◆ STORED DATA:
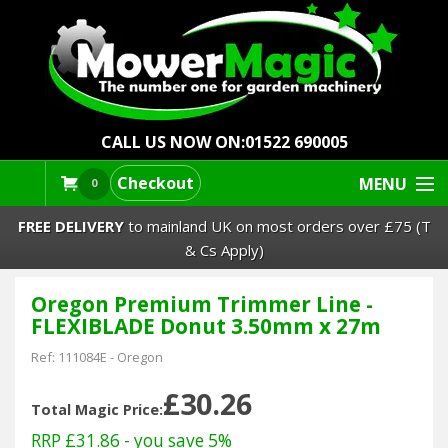
CALL US NOW ON:
01522 690005
Checkout
MENU
0
FREE DELIVERY
to mainland UK on most orders over £75 (T
& Cs Apply)
Oregon Premium Trimmer Line -
Lawn Mowers & Ride-Ons
FLEXIBLADE Donut 3.50mm x 27m
Robot Mowers
Ref:
111084E
-
Oregon
£30.26
Strimmers Brushcutters
Total Magic Price:
RRP £31.86
- you save 5%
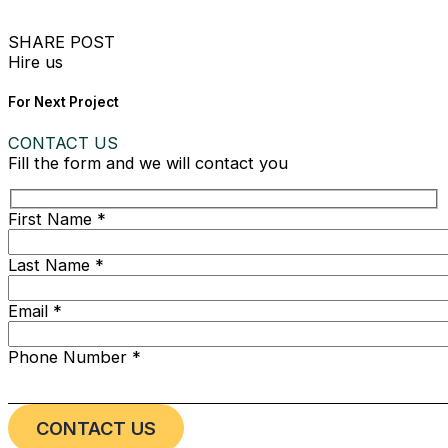
SHARE POST
Hire us
For Next Project
CONTACT US
Fill the form and we will contact you
First Name *
Last Name *
Email *
Phone Number *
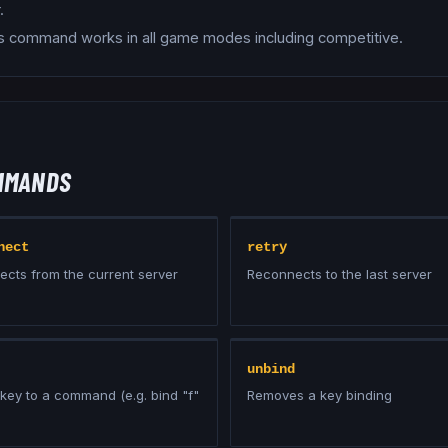
.
s command works in all game modes including competitive.
MMANDS
nect
retry
ects from the current server
Reconnects to the last server
unbind
key to a command (e.g. bind "f"
Removes a key binding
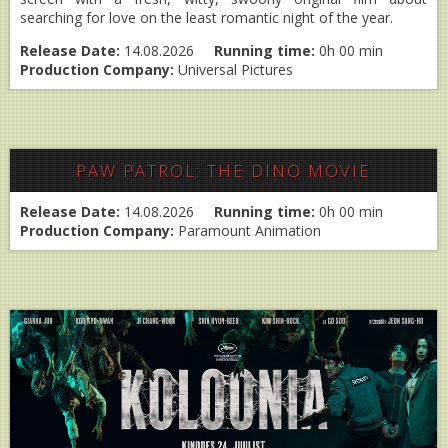
searching for love on the least romantic night of the year.
Release Date:
14.08.2026
Running time:
0h 00 min
Production Company:
Universal Pictures
PAW PATROL: THE DINO MOVIE
Release Date:
14.08.2026
Running time:
0h 00 min
Production Company:
Paramount Animation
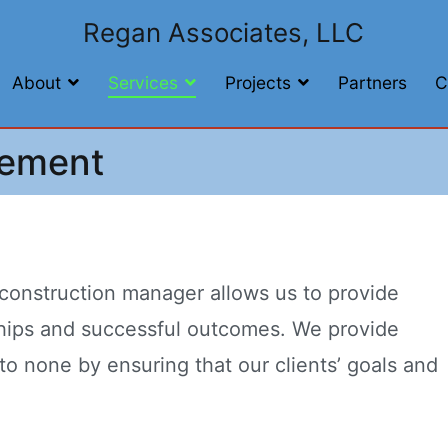
Regan Associates, LLC
About
Services
Projects
Partners
C
gement
 construction manager allows us to provide
rships and successful outcomes. We provide
to none by ensuring that our clients’ goals and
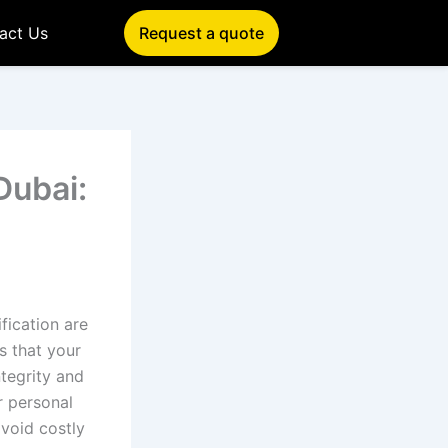
act Us
Request a quote
Dubai:
fication are
s that your
ntegrity and
r personal
avoid costly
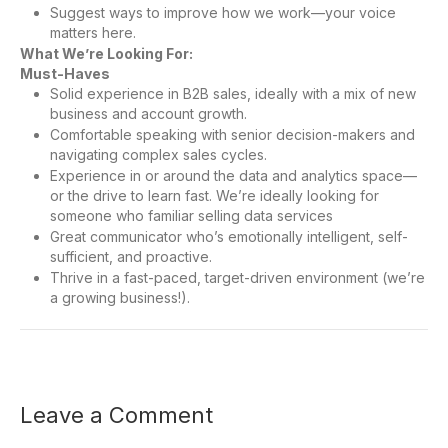
Suggest ways to improve how we work—your voice
matters here.
What We’re Looking For:
Must-Haves
Solid experience in B2B sales, ideally with a mix of new
business and account growth.
Comfortable speaking with senior decision-makers and
navigating complex sales cycles.
Experience in or around the data and analytics space—
or the drive to learn fast. We’re ideally looking for
someone who familiar selling data services
Great communicator who’s emotionally intelligent, self-
sufficient, and proactive.
Thrive in a fast-paced, target-driven environment (we’re
a growing business!).
Leave a Comment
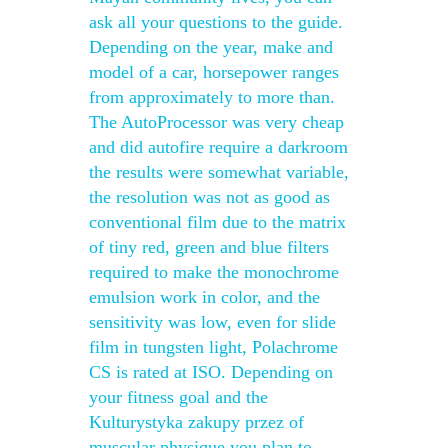
ask all your questions to the guide.
Depending on the year, make and
model of a car, horsepower ranges
from approximately to more than.
The AutoProcessor was very cheap
and did autofire require a darkroom
the results were somewhat variable,
the resolution was not as good as
conventional film due to the matrix
of tiny red, green and blue filters
required to make the monochrome
emulsion work in color, and the
sensitivity was low, even for slide
film in tungsten light, Polachrome
CS is rated at ISO. Depending on
your fitness goal and the
Kulturystyka zakupy przez of
muscular physique you plan to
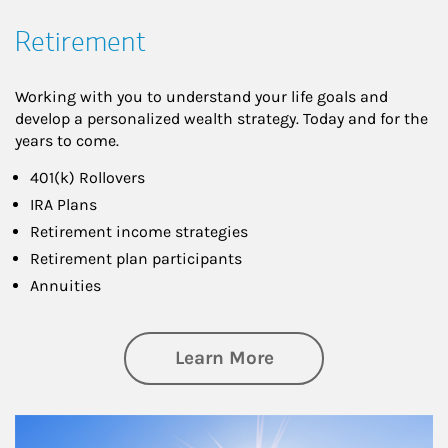
Retirement
Working with you to understand your life goals and
develop a personalized wealth strategy. Today and for the
years to come.
401(k) Rollovers
IRA Plans
Retirement income strategies
Retirement plan participants
Annuities
about Retirement
Learn More
Article Image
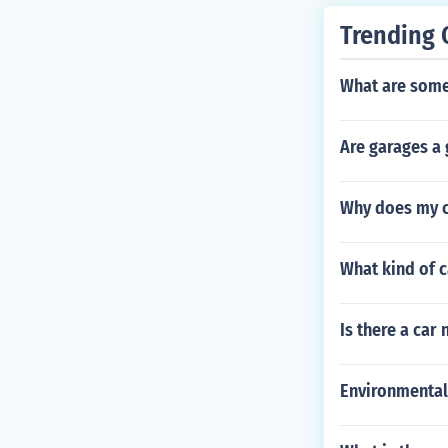
Trending 
What are som
Are garages a 
Why does my ca
What kind of c
Is there a car
Environmental 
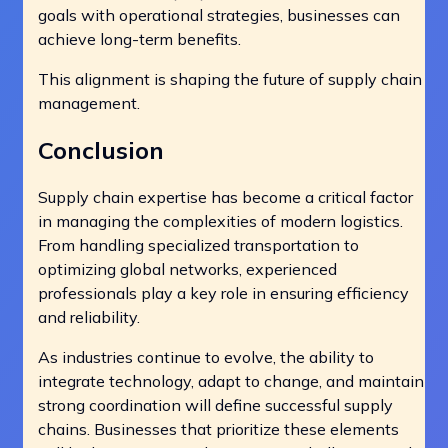
goals with operational strategies, businesses can
achieve long-term benefits.
This alignment is shaping the future of supply chain
management.
Conclusion
Supply chain expertise has become a critical factor
in managing the complexities of modern logistics.
From handling specialized transportation to
optimizing global networks, experienced
professionals play a key role in ensuring efficiency
and reliability.
As industries continue to evolve, the ability to
integrate technology, adapt to change, and maintain
strong coordination will define successful supply
chains. Businesses that prioritize these elements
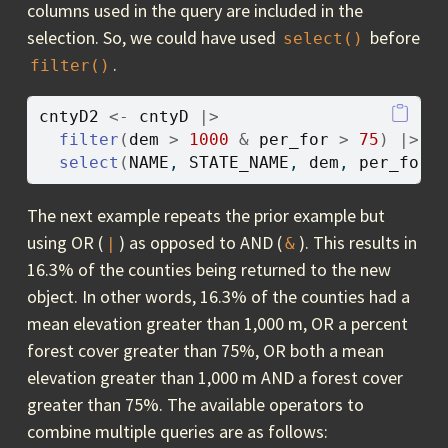
columns used in the query are included in the
selection. So, we could have used
before
select()
.
filter()
cntyD2
<-
cntyD
|>
filter
(
dem
>
1000
&
per_for
>
75
)
|>
select
(
NAME
, 
STATE_NAME
, 
dem
, 
per_for
)
The next example repeats the prior example but
using OR (
) as opposed to AND (
). This results in
|
&
16.3% of the counties being returned to the new
object. In other words, 16.3% of the counties had a
mean elevation greater than 1,000 m, OR a percent
forest cover greater than 75%, OR both a mean
elevation greater than 1,000 m AND a forest cover
greater than 75%. The available operators to
combine multiple queries are as follows:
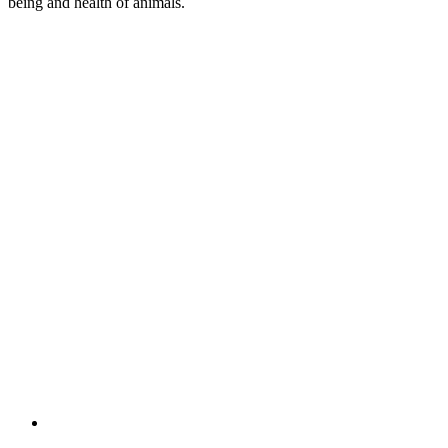
being and health of animals.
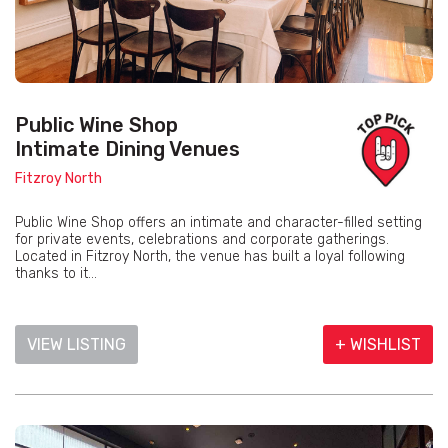
Public Wine Shop
Intimate Dining Venues
Fitzroy North
Public Wine Shop offers an intimate and character-filled setting
for private events, celebrations and corporate gatherings.
Located in Fitzroy North, the venue has built a loyal following
thanks to it...
VIEW LISTING
+ WISHLIST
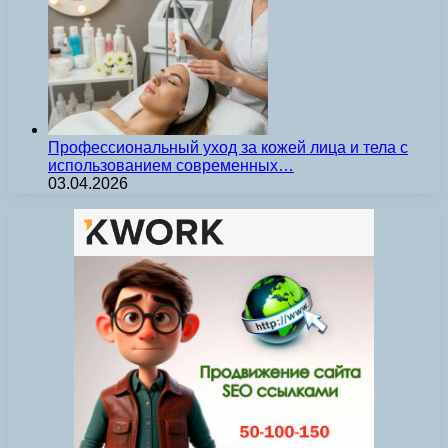
Профессиональный уход за кожей лица и тела с
использованием современных…
03.04.2026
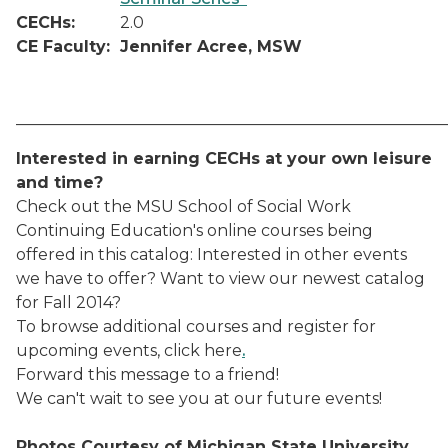
CECHs:
2.0
CE Faculty:
Jennifer Acree, MSW
_____________________________________________________
Interested in earning CECHs at your own leisure
and time?
Check out the MSU School of Social Work
Continuing Education's online courses being
offered in this catalog:
Interested in other events
we have to offer? Want to view our newest catalog
for Fall 2014?
To browse additional courses and register for
upcoming events, click here
.
Forward this message to a friend!
We can't wait to see you at our future events!
Photos Courtesy of Michigan State University.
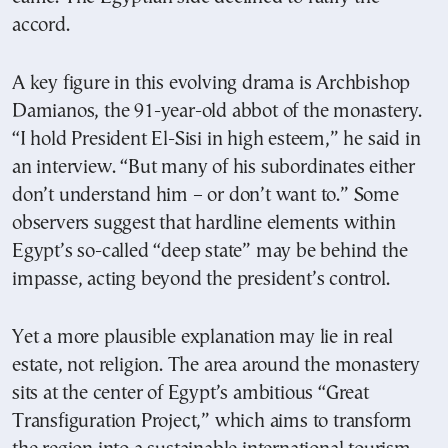
accord.
A key figure in this evolving drama is Archbishop
Damianos, the 91-year-old abbot of the monastery.
“I hold President El-Sisi in high esteem,” he said in
an interview. “But many of his subordinates either
don’t understand him – or don’t want to.” Some
observers suggest that hardline elements within
Egypt’s so-called “deep state” may be behind the
impasse, acting beyond the president’s control.
Yet a more plausible explanation may lie in real
estate, not religion. The area around the monastery
sits at the center of Egypt’s ambitious “Great
Transfiguration Project,” which aims to transform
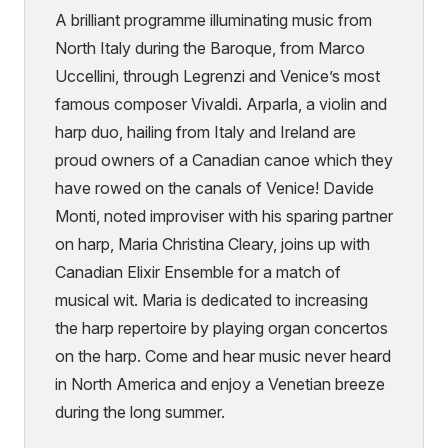
A brilliant programme illuminating music from
North Italy during the Baroque, from Marco
Uccellini, through Legrenzi and Venice’s most
famous composer Vivaldi. Arparla, a violin and
harp duo, hailing from Italy and Ireland are
proud owners of a Canadian canoe which they
have rowed on the canals of Venice! Davide
Monti, noted improviser with his sparing partner
on harp, Maria Christina Cleary, joins up with
Canadian Elixir Ensemble for a match of
musical wit. Maria is dedicated to increasing
the harp repertoire by playing organ concertos
on the harp. Come and hear music never heard
in North America and enjoy a Venetian breeze
during the long summer.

◆ YOUR OBJECTIVE: Exactly the lines above from the one with "from approximately to more than." to the one with "film in tungsten light, Polachrome", both included, are to be quoted; leave the rest out.

◆ RESPONSE:
from approximately to more than.
The AutoProcessor was very cheap
and did autofire require a darkroom
the results were somewhat variable,
the resolution was not as good as
conventional film due to the matrix
of tiny red, green and blue filters
required to make the monochrome
emulsion work in color, and the
sensitivity was low, even for slide
film in tungsten light, Polachrome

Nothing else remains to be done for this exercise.